The COVID Pandemic is perhaps the only moment in recent memory when we have distanced ourselves from the city and, by extent, from physical collective practice. In contrast to the domestic space – designed for private use, the city was designed for sociality. The abrupt withdrawal from the
protocols of being together in the city (Anachoresis) has brought about the uneasiness of responding to our domestic space in ways other than the ones prescribed. Our domestic spaces are now being called to fulfil various purposes of the public sphere, including work and leisure, thus mediating between private and public, virtual and physical, isolated and collective functions. With this public to private disruption, the negotiation of distances and rhythms necessary for living together has all at once taken on new dimensions, bringing into focus newly developed distances, existing in-between or even outside of spatial, programmatic, micro or macro classifications.

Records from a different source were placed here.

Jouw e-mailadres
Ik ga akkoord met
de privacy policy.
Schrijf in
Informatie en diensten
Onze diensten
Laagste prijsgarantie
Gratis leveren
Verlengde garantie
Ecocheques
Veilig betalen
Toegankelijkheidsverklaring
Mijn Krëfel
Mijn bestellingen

Owing to the proliferation of digital platforms for political, cultural and social exchange, and the hyper-connectivity they make possible, notions of collective, shared or social space are currently in an enormous state of flux, while urban sprawl, financialisation and the privatisation of public spaces are further imposing abounding pressures on the physical presence of collective spaces within our cities. Intensified by the COVID Pandemic, our resilience in constructing and adapting to new modes of being-together from the confines of our domestic interiors is giving rise to an amplified awareness of the changing physical and social dimensions of collectivity today.
In light of these new modes of being together, what is the vocabulary that emerges and what are the spatial experiences that occur when home becomes a locus for rethinking space-making? How do we respond to the present moment? Do we long for the city to enter our domestic spaces and re-configure the scale upwards and outwards so that another urban dimension can emerge and new localities can take place? Or do we rather long for an opportunity to reintroduce our domestic environments, our intimate micro-scales, into our cities, making public space more intimate and human, thus giving rise to new socialities? Now more than ever, there is a need to understand the constructed, imposed, negotiated, imagined, temporal, forgotten, experienced or newly inhabited distances that are shaping our collective experience, and reflect on architecture’s transformative social and political power on a global scale.